Histoire de pêche

OPINIONS / Je parle de celle que Luc Boivin a racontée dans le Carrefour des lecteurs au chroniqueur Roger Blackburn, qui venait d’écrire sur les bateaux de croisière à La Baie. C’est le moins qu’on puisse dire, M. Boivin n’a pas apprécié.

Ça m’a rappelé une histoire de pêche contée par Ti-Gus pour faire rire. Elle se termine ainsi : « Coupe ta ouananiche, m’a éteindre mon fanal. » Luc s’adressant à Roger, ce pourrait être : « Coupe ton article, m’a cesser d’inventer. »

Choses sérieuses : il existe plus qu’un malaise chez les personnes qui jouent la comédie sur le quai de croisières. Faut pas être grand clerc pour au moins s’en douter. S’il y a du fric à faire avec les retombées, ces bénévoles, qu’on sollicite depuis 15 ans, beau temps, mauvais temps, mériteraient bien que l’on commence à les payer à leur juste valeur. La fierté que leur attribue M. Boivin ne permet pas de mettre du beurre sur leurs épinards, comme sur les siens.

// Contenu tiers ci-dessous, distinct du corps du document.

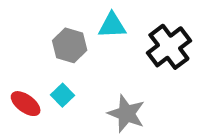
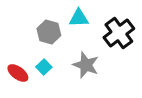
gray star: (126, 114) -> (86, 65), moved

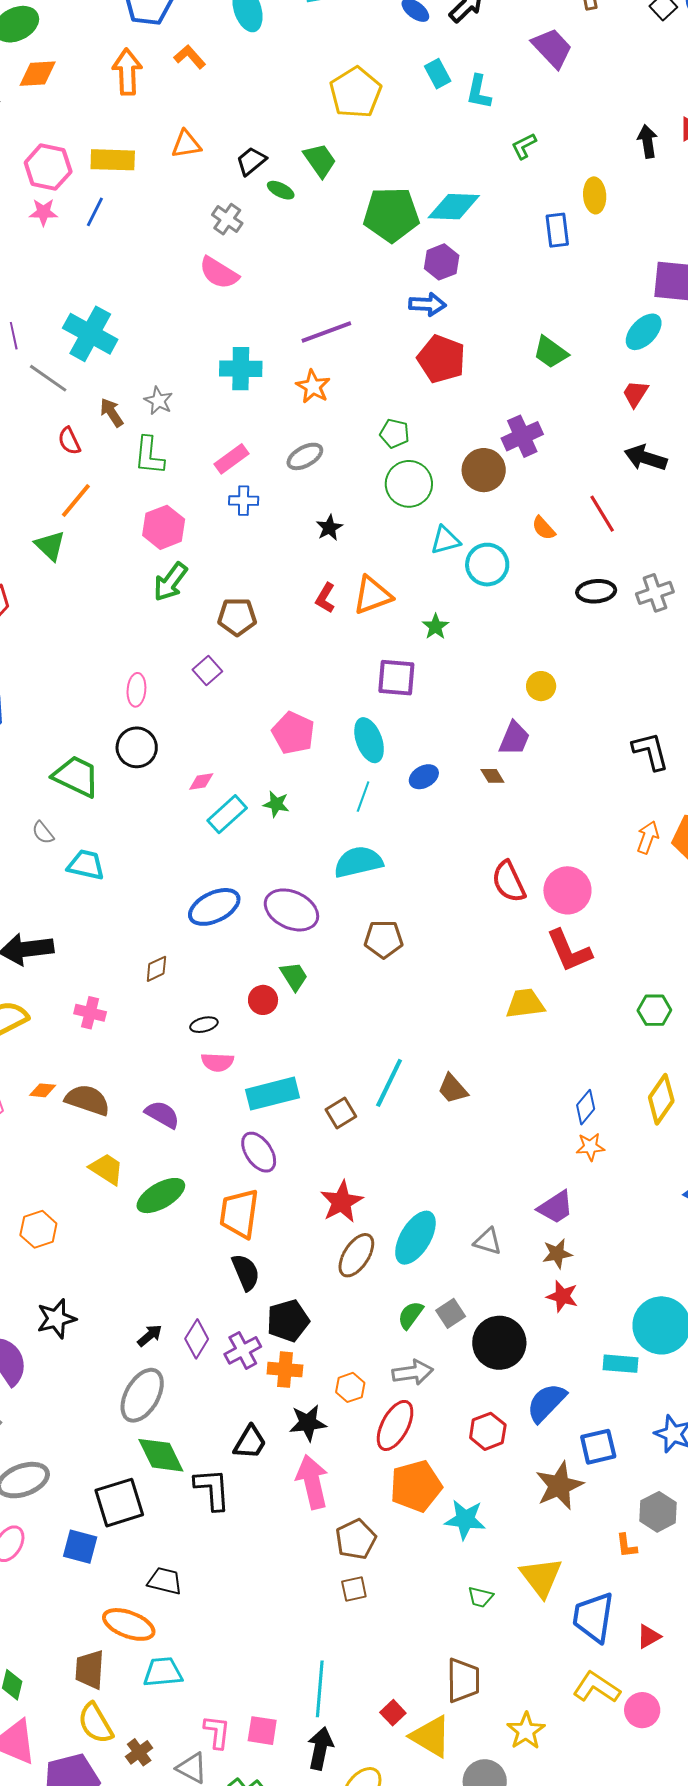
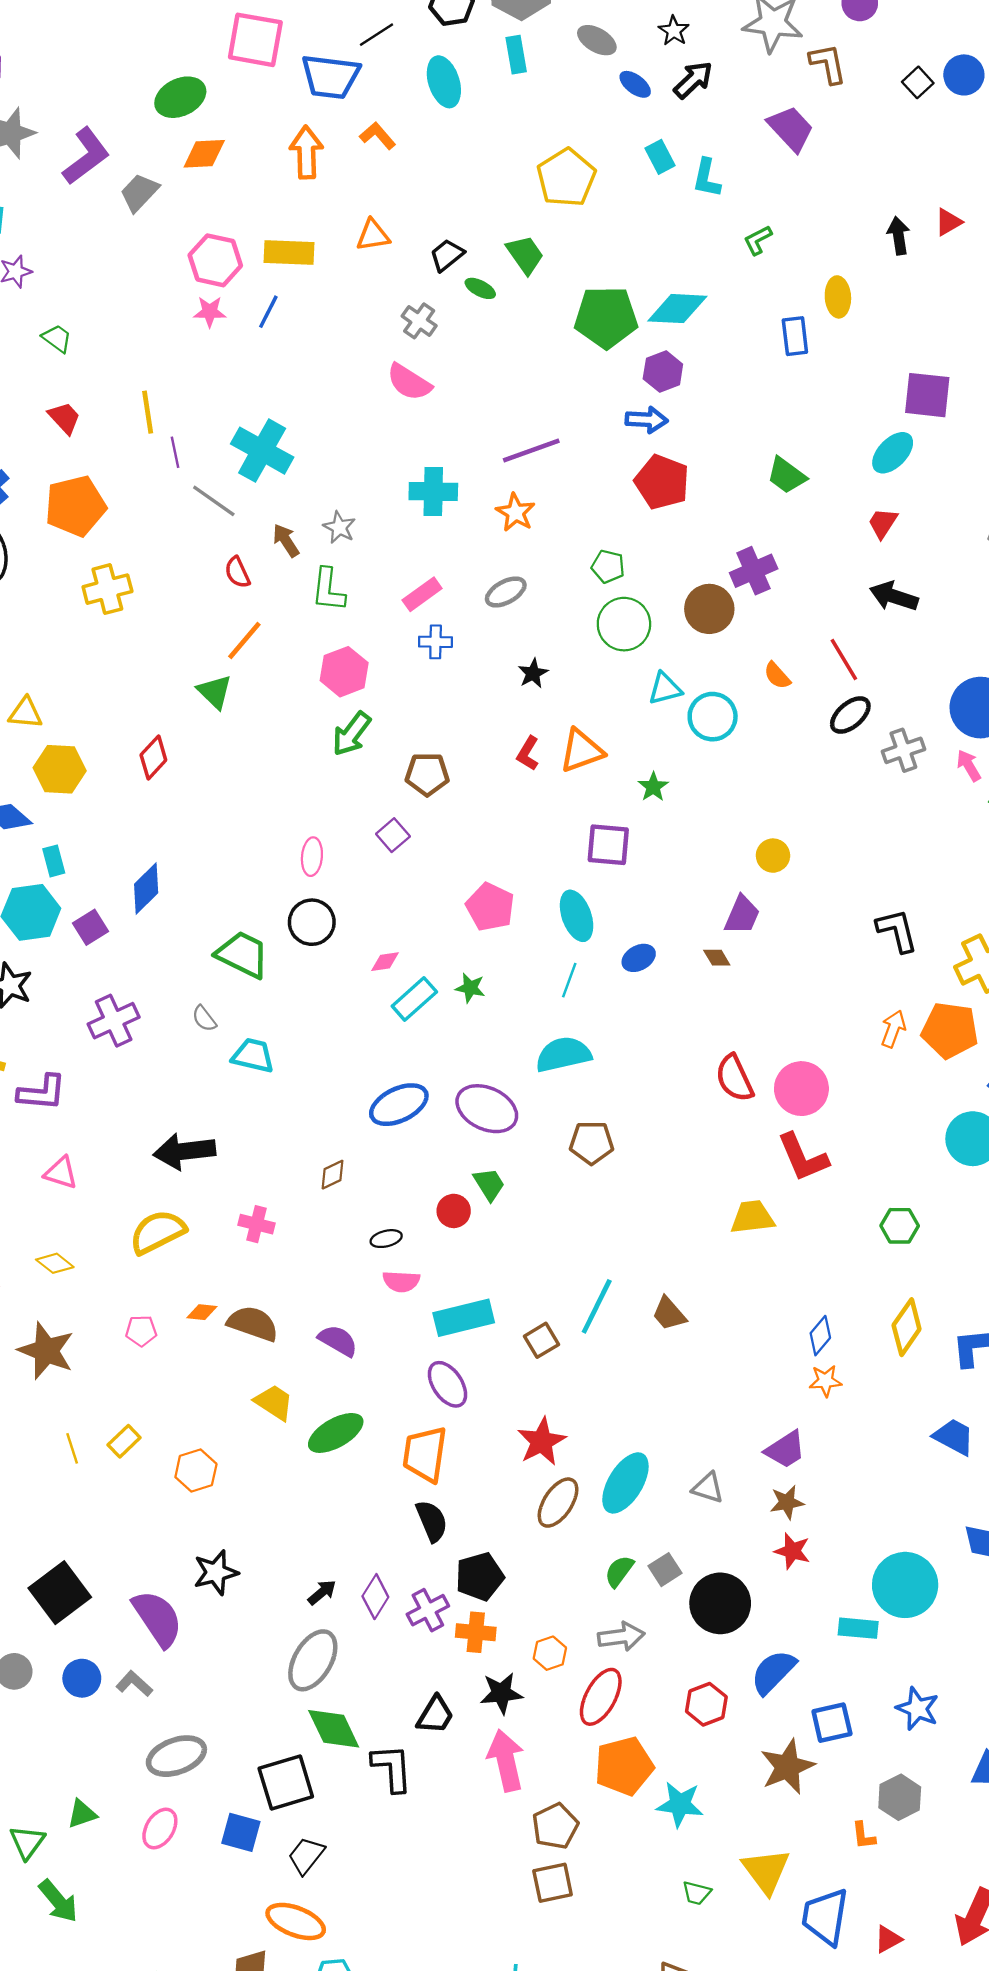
black ellipse: (596, 591) -> (850, 715), moved, turned -36
black trapezoid: (165, 1581) -> (306, 1856), moved, turned -66
brown square: (354, 1589) -> (553, 1883), size x1.4

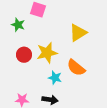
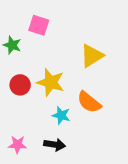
yellow star: (47, 53) -> (51, 82), turned 30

D’autre part, si 100 000 visiteurs mettent les pieds à terre à La Baie grâce à la présence des géants de la mer, ils sont invisibles. Pousse, mais pousse égal. Les croisiéristes, en majorité, demeurent sur le pont de leur bateau. On n’est pas dans le Vieux-Québec, où les touristes peuvent admirer la beauté du cap Diamant à partir du majestueux fleuve et poser le pied à terre pour découvrir que la réputation de ville patrimoniale de Québec n’est pas surfaite.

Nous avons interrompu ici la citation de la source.